# Anybody wire two VFD's to share the same estop switch?



## CanFire (Aug 29, 2013)

*How did (or would) you do it?*

I was thinking they would share a chassis ground and wire up like this:
(dcm is digital common and D4 is the eStop input for the VFD)


----------



## cdhknives (Aug 30, 2013)

You may need to tie the neutral/0V/'ground' together to make sure the voltage references are to the same point.  If this is a DC powered control circuit this will be an absolute necessity.  If it is AC and off a grounded transformer it MAY work as drawn.

The classic industrial ESD wiring is to put everything in series.  Any break in the loop shuts everything on the loop down.  Multiple buttons (all wired through the NC contacts) become easy with this setup so you can ESD from multiple locations.  While not typically useful on a single machine, if your 2 VFD's are in different locations that can be handy.

If there are continuing voltage mismatch problems, a isolation relay with 2 sets of contacts (DPDT) is the quick and easy solution.  If you need more info on this solution just ask...


----------



## CanFire (Aug 30, 2013)

Thanks CDH.  Both VFD's will be on my mill - one to control the spindle and the other for the xFeed.  In the case of an emergency, I would want to immediately stop both the spindle and the xfeed without having to hit two eStops so it's important that I get this right.

I wonder if I should even bother tying the chassis grounds together?

I believe this is a DC circuit as one of the terminals is called digital common.  There is a V0 terminal as well though so I think I will tie the two V0 terminals together and measure if there is a voltage difference between the two DCM terminals.  Ignore the arrow and red text in the image below - I lifted the picture off of the internet.


----------



## bloomingtonmike (Aug 30, 2013)

Id just use a second NC contact on the estop and use the normal circuit in each VFD seperately.


----------



## CanFire (Aug 30, 2013)

bloomingtonmike said:


> Id just use a second NC contact on the estop and use the normal circuit in each VFD seperately.


I had considered that option, but it would actually be a third NC contact as I was already planning to use a second NC contact to signal an off-delay-timer-relay to cut power to the VFD's after x.x seconds of DC braking.  

I did order eStop switches with stackable contacts so I can go crazy if I have to, but the final depth of the eStop switch might make it hard to find an enclosure.  

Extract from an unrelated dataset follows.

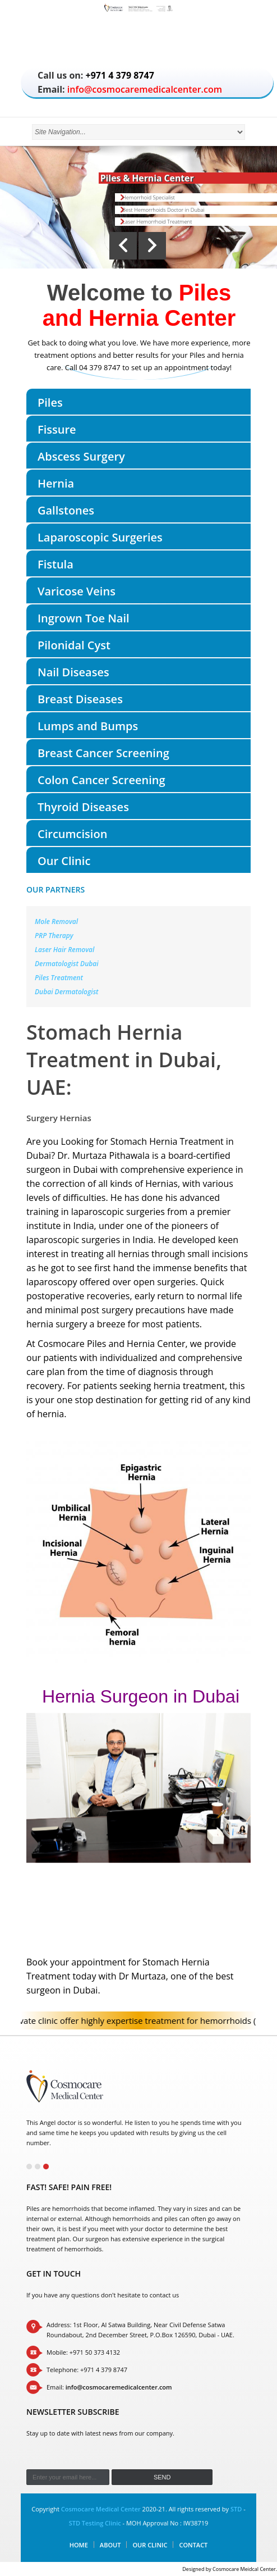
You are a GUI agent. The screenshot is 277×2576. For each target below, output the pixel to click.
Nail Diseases (73, 672)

Similar, but slightly different... I am leaning towards a friends suggestion of setting up another DPST relay circuit that is controlled by the eStop Switch and interrupts both VFD's independant eStop signals.  It's starting to feel a bit excessive however and adds more electronics into the eStop circuit.


----------



## Codered741 (Aug 30, 2013)

What type of VFD's are you using? Many "Estop" inputs do not actually e-stop the drive. Most fancy drives that have this capability, refer to the input as a "safe off" input, and requires a dedicated loop, with current and pulse monitoring.  

Most consumer level drives do not have this functionality, and therefore require a separate method of e-stop. The most common is a contactor which removes main power from the circuit. If you were to wire the coil of this circuit through your normally closed switch, you could feed both drives from it, still have your extra pole on the switch, and have a better Estop system. 

-Cody


----------



## CanFire (Aug 30, 2013)

Well, the Huanyang manual is incredibly vague about what happens when an eStop fault occurs and I haven't been able to find anything from other users on the internet.  I'm hoping that the VFD does something different for an eStop condition than the regular stop.

I don't know if anybody else can make sense of my (TinyCAD) wiring diagram, but here is the sixth revision:


The dashed green lines are the VFD's eStop sensing circuit.  The eStops themselves are wired (red lines) to cut power to a relay which then interrupts the eStop sensing circuit of both VFDs.  The blue lines are for the timer relay that cuts power to the two contactors that control power to the VFDs.


----------